▼▼▼
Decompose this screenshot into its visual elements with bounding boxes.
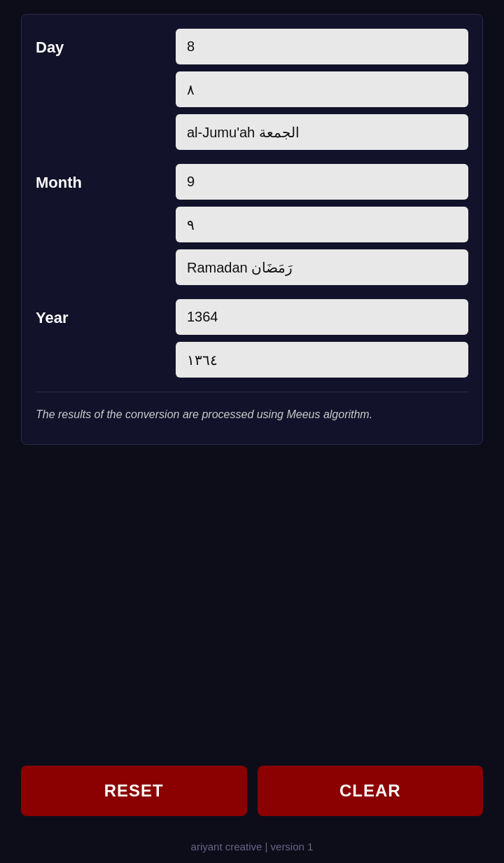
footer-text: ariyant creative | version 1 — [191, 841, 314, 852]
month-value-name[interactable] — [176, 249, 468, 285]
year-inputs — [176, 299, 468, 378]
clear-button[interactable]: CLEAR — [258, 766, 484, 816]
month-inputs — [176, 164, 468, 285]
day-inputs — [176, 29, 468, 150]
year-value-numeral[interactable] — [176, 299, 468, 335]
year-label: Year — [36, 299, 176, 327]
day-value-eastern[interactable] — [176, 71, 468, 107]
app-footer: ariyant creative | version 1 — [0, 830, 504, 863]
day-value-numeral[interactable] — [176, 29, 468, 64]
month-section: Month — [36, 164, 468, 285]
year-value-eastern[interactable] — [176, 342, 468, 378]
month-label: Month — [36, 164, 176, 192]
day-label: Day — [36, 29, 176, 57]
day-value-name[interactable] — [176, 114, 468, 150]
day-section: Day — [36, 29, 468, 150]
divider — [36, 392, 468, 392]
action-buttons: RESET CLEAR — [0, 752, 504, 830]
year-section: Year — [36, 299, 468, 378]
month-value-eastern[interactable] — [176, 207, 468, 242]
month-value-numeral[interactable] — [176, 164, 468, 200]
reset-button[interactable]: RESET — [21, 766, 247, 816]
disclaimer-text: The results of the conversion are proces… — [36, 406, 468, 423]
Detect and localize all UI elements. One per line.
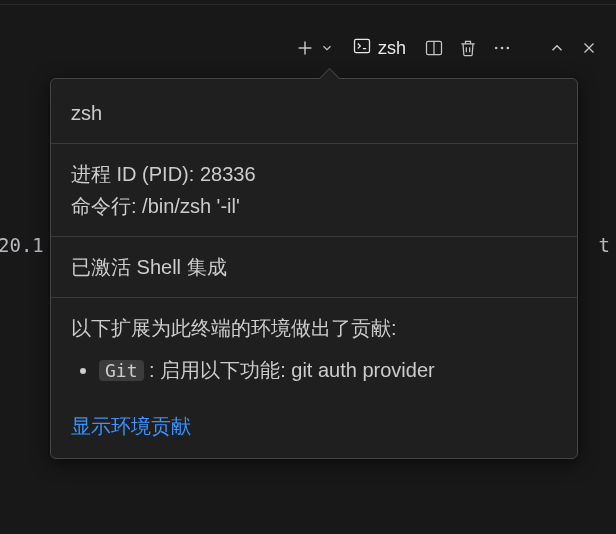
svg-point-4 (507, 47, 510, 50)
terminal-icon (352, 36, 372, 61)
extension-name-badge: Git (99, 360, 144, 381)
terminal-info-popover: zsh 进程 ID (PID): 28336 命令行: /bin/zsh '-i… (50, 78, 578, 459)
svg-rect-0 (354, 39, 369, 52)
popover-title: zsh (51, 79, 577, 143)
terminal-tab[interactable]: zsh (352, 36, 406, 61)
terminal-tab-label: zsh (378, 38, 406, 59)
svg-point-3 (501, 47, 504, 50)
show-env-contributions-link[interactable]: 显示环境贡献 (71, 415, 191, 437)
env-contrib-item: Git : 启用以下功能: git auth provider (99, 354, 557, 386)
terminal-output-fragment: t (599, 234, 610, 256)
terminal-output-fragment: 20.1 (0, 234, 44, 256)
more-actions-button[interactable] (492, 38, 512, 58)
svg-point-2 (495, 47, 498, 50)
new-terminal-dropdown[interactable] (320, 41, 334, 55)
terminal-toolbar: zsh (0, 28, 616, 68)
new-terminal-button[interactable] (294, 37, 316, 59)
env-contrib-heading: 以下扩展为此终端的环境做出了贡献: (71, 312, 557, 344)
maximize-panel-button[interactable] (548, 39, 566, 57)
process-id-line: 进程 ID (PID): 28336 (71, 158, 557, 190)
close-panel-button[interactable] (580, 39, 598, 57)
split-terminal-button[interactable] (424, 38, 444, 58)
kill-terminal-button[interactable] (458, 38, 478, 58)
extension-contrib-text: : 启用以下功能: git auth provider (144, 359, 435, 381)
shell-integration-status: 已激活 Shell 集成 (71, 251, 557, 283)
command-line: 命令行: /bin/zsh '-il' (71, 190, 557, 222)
▲▲▲
PROBLEM TO WORK ON:
All pictures are to be dropped, and the records above returned exactly.

TASK ANSWER:
Decompose this screenshot into its visual elements with bounding boxes.
footer-text: ariyant creative | version 1 — [191, 841, 314, 852]
month-value-name[interactable] — [176, 249, 468, 285]
year-inputs — [176, 299, 468, 378]
clear-button[interactable]: CLEAR — [258, 766, 484, 816]
month-inputs — [176, 164, 468, 285]
day-inputs — [176, 29, 468, 150]
year-value-numeral[interactable] — [176, 299, 468, 335]
year-label: Year — [36, 299, 176, 327]
day-value-eastern[interactable] — [176, 71, 468, 107]
app-footer: ariyant creative | version 1 — [0, 830, 504, 863]
day-value-numeral[interactable] — [176, 29, 468, 64]
month-section: Month — [36, 164, 468, 285]
year-value-eastern[interactable] — [176, 342, 468, 378]
month-label: Month — [36, 164, 176, 192]
day-label: Day — [36, 29, 176, 57]
day-value-name[interactable] — [176, 114, 468, 150]
day-section: Day — [36, 29, 468, 150]
divider — [36, 392, 468, 392]
action-buttons: RESET CLEAR — [0, 752, 504, 830]
year-section: Year — [36, 299, 468, 378]
month-value-eastern[interactable] — [176, 207, 468, 242]
month-value-numeral[interactable] — [176, 164, 468, 200]
reset-button[interactable]: RESET — [21, 766, 247, 816]
disclaimer-text: The results of the conversion are proces… — [36, 406, 468, 423]
Detect and localize all UI elements. One per line.
svg-point-4 (507, 47, 510, 50)
terminal-icon (352, 36, 372, 61)
extension-name-badge: Git (99, 360, 144, 381)
terminal-info-popover: zsh 进程 ID (PID): 28336 命令行: /bin/zsh '-i… (50, 78, 578, 459)
svg-rect-0 (354, 39, 369, 52)
popover-title: zsh (51, 79, 577, 143)
terminal-tab[interactable]: zsh (352, 36, 406, 61)
terminal-tab-label: zsh (378, 38, 406, 59)
svg-point-3 (501, 47, 504, 50)
show-env-contributions-link[interactable]: 显示环境贡献 (71, 415, 191, 437)
env-contrib-item: Git : 启用以下功能: git auth provider (99, 354, 557, 386)
terminal-output-fragment: t (599, 234, 610, 256)
terminal-output-fragment: 20.1 (0, 234, 44, 256)
more-actions-button[interactable] (492, 38, 512, 58)
svg-point-2 (495, 47, 498, 50)
new-terminal-dropdown[interactable] (320, 41, 334, 55)
terminal-toolbar: zsh (0, 28, 616, 68)
new-terminal-button[interactable] (294, 37, 316, 59)
env-contrib-heading: 以下扩展为此终端的环境做出了贡献: (71, 312, 557, 344)
maximize-panel-button[interactable] (548, 39, 566, 57)
process-id-line: 进程 ID (PID): 28336 (71, 158, 557, 190)
close-panel-button[interactable] (580, 39, 598, 57)
split-terminal-button[interactable] (424, 38, 444, 58)
kill-terminal-button[interactable] (458, 38, 478, 58)
extension-contrib-text: : 启用以下功能: git auth provider (144, 359, 435, 381)
shell-integration-status: 已激活 Shell 集成 (71, 251, 557, 283)
command-line: 命令行: /bin/zsh '-il' (71, 190, 557, 222)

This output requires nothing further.